## TASK REQUIREMENTS
Omit the pictures, and output the rest of the entries exactly as written.

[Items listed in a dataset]
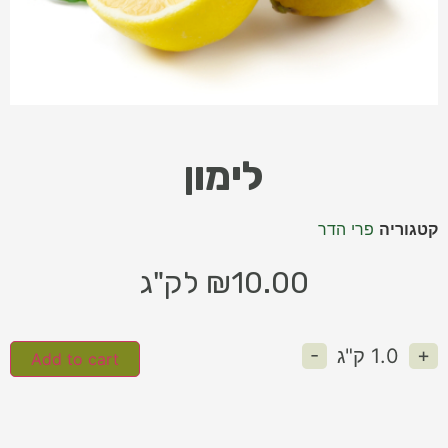
לימון
קטגוריה
פרי הדר
10.00
₪
לק"ג
-
+
1.0
ק"ג
Add to cart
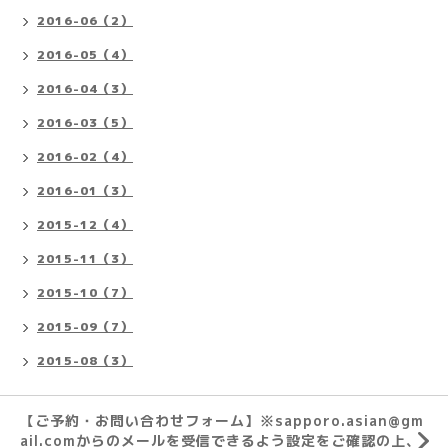
2016-06（2）
2016-05（4）
2016-04（3）
2016-03（5）
2016-02（4）
2016-01（3）
2015-12（4）
2015-11（3）
2015-10（7）
2015-09（7）
2015-08（3）
【ご予約・お問い合わせフォーム】※sapporo.asian@gm
ail.comからのメールを受信できるよう設定をご確認の上、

## SOLVED PROBLEM
לימון
קטגוריה
פרי הדר
10.00
₪
לק"ג
-
+
1.0
ק"ג
Add to cart
2016-06（2）
2016-05（4）
2016-04（3）
2016-03（5）
2016-02（4）
2016-01（3）
2015-12（4）
2015-11（3）
2015-10（7）
2015-09（7）
2015-08（3）
【ご予約・お問い合わせフォーム】※sapporo.asian@gm
ail.comからのメールを受信できるよう設定をご確認の上、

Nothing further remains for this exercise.